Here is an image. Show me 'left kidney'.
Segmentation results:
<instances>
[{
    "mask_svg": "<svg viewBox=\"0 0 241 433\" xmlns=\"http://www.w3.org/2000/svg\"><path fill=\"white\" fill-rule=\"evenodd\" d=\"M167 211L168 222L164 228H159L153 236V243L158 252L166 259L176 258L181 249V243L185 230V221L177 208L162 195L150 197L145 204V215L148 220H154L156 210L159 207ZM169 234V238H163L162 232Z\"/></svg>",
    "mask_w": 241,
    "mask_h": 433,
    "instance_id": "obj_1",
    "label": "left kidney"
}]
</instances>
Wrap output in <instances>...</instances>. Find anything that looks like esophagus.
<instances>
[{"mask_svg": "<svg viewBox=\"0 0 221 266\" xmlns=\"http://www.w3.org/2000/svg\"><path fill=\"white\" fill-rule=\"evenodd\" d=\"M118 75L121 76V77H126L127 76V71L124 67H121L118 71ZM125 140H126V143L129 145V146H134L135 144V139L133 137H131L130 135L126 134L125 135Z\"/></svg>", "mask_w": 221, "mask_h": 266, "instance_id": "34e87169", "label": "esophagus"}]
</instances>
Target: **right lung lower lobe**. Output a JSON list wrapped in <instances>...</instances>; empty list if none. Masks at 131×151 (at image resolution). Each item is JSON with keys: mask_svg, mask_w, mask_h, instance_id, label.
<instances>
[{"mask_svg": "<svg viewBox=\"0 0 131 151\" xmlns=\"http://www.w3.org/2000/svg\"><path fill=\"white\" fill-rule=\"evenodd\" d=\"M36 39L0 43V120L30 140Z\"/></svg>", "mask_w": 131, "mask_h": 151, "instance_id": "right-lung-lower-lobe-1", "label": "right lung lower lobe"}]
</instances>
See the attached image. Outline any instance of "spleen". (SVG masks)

━━━

### ACTIVITY
Repeat exactly the lines from the line containing "Target: **right lung" through the end of the listing above; both boundary lines are part of the output.

### REPLY
Target: **right lung lower lobe**. Output a JSON list wrapped in <instances>...</instances>; empty list if none. Masks at 131×151 (at image resolution). Each item is JSON with keys: mask_svg, mask_w, mask_h, instance_id, label.
<instances>
[{"mask_svg": "<svg viewBox=\"0 0 131 151\" xmlns=\"http://www.w3.org/2000/svg\"><path fill=\"white\" fill-rule=\"evenodd\" d=\"M36 39L0 43V120L30 140Z\"/></svg>", "mask_w": 131, "mask_h": 151, "instance_id": "right-lung-lower-lobe-1", "label": "right lung lower lobe"}]
</instances>
See the attached image. Outline any instance of "spleen". (SVG masks)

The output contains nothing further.